To be sure, there's a lot to like about these developments. But investors need to be aware of both the positive and potential negative consequences of these trends to be able to make good decisions about them. Here's a roundup of some of the key ones that should be on their radar today.
Trend 1: Passive products continue to gain assets
This is the trend shaping the investment management industry today. Asset flows to passive products, both traditional index mutual funds and exchange-traded funds, began in earnest following disappointing active-fund performance during the financial crisis. And they show no sign of slowing down: In 2016, investors sent more than $500 billion to index fund products, including ETFs, while yanking more than $340 billion from various actively managed funds. Passive products have continued to attract monster inflows so far in 2017, too.
What's to like: Index funds and ETFs typically feature lower costs than their actively managed counterparts, and Morningstar's research has found that low expenses are the single most important predictor of whether mutual funds beat their peers. Many broad-market equity ETFs and index funds have lower costs than actively managed funds, helping to further increase take-home returns for investors. And because index funds and ETFs are usually "pure plays," giving investors unadulterated exposure to a given market segment, managing the asset-class and other exposures of an all-index fund portfolio is simpler than managing a portfolio composed of active funds.
What to watch out for: Active-fund partisans have argued that index funds and ETFs lack a toolkit for protecting against losses in bear markets; passively managed products don't have the latitude to retreat to cash or load up on defensive holdings when things look worrisome. That's true, but that's not a reason to avoid index funds, certainly, but something to be aware of. On the other hand, there are more substantive risks for investors embracing index funds, because ETFs and index funds are so easy to trade and make it simple to manipulate a portfolio's exposures, some investors and their advisors may be engaging in tactical strategies that don't necessarily contribute to better returns.

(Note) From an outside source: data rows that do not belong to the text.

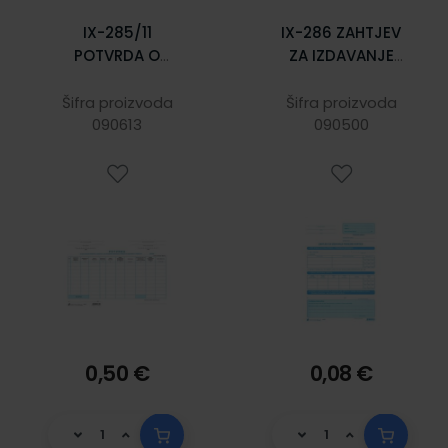
IX-285/11
IX-286 ZAHTJEV
POTVRDA O
ZA IZDAVANJE
ISPLAĆENOM
POREZNE KARTICE;
PRIMITKU
List, 21 x 29,7 cm
Šifra proizvoda
Šifra proizvoda
DOHOTKU,
090613
090500
UPLAĆENOM
DOPRINOSU,
POREZU NA
DOHODAK I
PRIREZU; Komplet
2 lista, 29,7 x 21
cm
0,50 €
0,08 €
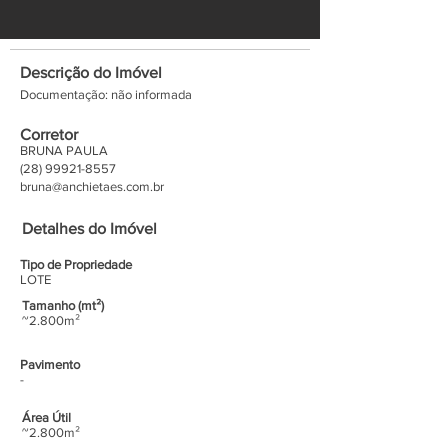
Descrição do Imóvel
Documentação: não informada
Corretor
BRUNA PAULA
(28) 99921-8557
bruna@anchietaes.com.br
Detalhes do Imóvel
Tipo de Propriedade
LOTE
Tamanho (mt²)
~2.800m²
Pavimento
-
Área Útil
~2.800m²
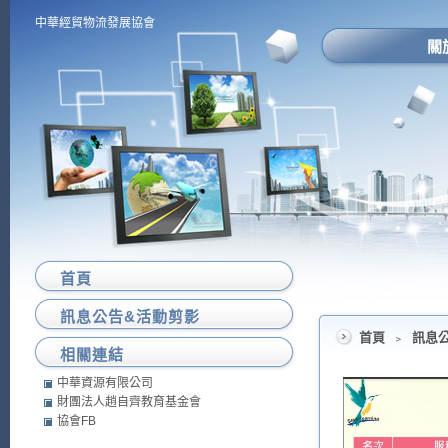
中華經貿物流發展協會
關
首頁
訊息公告&活動剪影
首頁
﹥
訊息
相關連結
中華資源有限公司
財團法人趙自齊教育基金會
協會FB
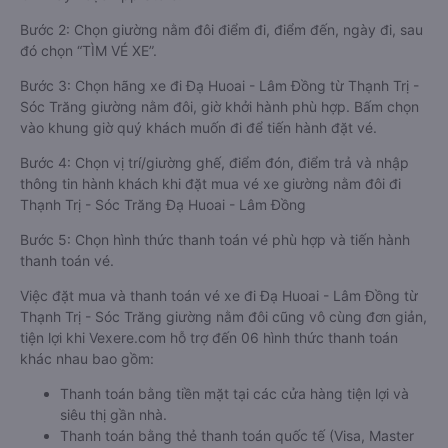
Bước 2: Chọn giường nằm đôi điểm đi, điểm đến, ngày đi, sau
đó chọn “TÌM VÉ XE”.
Bước 3: Chọn hãng xe đi Đạ Huoai - Lâm Đồng từ Thạnh Trị -
Sóc Trăng giường nằm đôi, giờ khởi hành phù hợp. Bấm chọn
vào khung giờ quý khách muốn đi để tiến hành đặt vé.
Bước 4: Chọn vị trí/giường ghế, điểm đón, điểm trả và nhập
thông tin hành khách khi đặt mua vé xe giường nằm đôi đi
Thạnh Trị - Sóc Trăng Đạ Huoai - Lâm Đồng
Bước 5: Chọn hình thức thanh toán vé phù hợp và tiến hành
thanh toán vé.
Việc đặt mua và thanh toán vé xe đi Đạ Huoai - Lâm Đồng từ
Thạnh Trị - Sóc Trăng giường nằm đôi cũng vô cùng đơn giản,
tiện lợi khi Vexere.com hỗ trợ đến 06 hình thức thanh toán
khác nhau bao gồm:
Thanh toán bằng tiền mặt tại các cửa hàng tiện lợi và
siêu thị gần nhà.
Thanh toán bằng thẻ thanh toán quốc tế (Visa, Master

Trend 2: New financial advice models
Just a decade ago, investors could pay for financial advice in a few main ways: They could work with a commission-based advisor who was compensated via sales charges on product sales. Alternatively, they could hire a fee-only advisor who charged them a percentage of their assets each year (the assets under management--or AUM--model). "Fee-based" advisors charge clients a percentage of their assets annually and may also use commission products. Robo-advisors provide automated advice for a low annual fee as low as 0.25% or even less. Meanwhile, mutual fund companies and brokerage firms may provide advice for customers who have amassed sufficient assets at the firm.
What's to like: With more variations in advice models, consumers have the opportunity to "right-size" their advice buys. Investors who need ongoing comprehensive financial guidance may want to stick with the AUM model. Meanwhile, investors seeking infrequent and/or surgical guidance will likely find that paying for advisory services on a per-project or hourly basis is more cost-effective.
What to watch out for: The profusion of different business models means that the business of selecting an advisor is more complicated than ever. It's worth asking exactly what types of services are included in the fee you're paying: Robo-advisor fees might look like a screaming buy relative to the fees that a full-service human advisor charges, but the robo won't be able to give you advice on nonportfolio matters like whether to pay off your mortgage or purchase long-term care insurance.
Trend 3: An increased emphasis on behavioral factors that can affect investor outcomes
Researchers have long known that bad timing decisions have the potential to drag on returns. For example, many investors hunkered down in bonds during and after the financial crisis; by the time they got themselves out of their defensive crouches, they had missed out on a meaningful chunk of stocks' returns after the recovery. Morningstar has attempted to shine a light on and quantify investor behavior--the good, the bad, and the ugly--via its investor return data and director of fund research Russ Kinnel's annual "Mind the Gap" study. Beyond portfolios, financial professionals and researchers have also become increasingly attuned to other behavioral factors that can shape outcomes for individuals--for example, the tendency for retirees to prefer spending income from their portfolios rather than touching their principal via liquidating highly appreciated positions.
What's to like: In recognition of the fact that even the best-laid financial and investment plans won't be successful if they run counter to the investors' behavioral biases, financial advisors and institutions are increasingly incorporating behavioral-finance findings into their product offerings and services. Many robo-advisors have also embedded behaviorial research into their services. In short, investments are optimized not just for returns, but with an eye toward earning competitive returns while also ensuring that the investor sticks with the program.
What to watch out for: Behavioral finance is trendy right now, and with any trend comes the opportunity for gimmickry. Beware of advisors who are using behavioral finance as their main hook to snag clients; high-quality advisors have been employing behavioral finance into their practices for years. Likewise, some of the best products from an outcome standpoint aren't newfangled products at all, but rather tried and true options like balanced and allocation funds. Because their performance is typically even-keeled and their strategies embed regular rebalancing, such products can be fine options for minimalists who want to keep a lid on their all-in costs while also managing behavioral risk factors.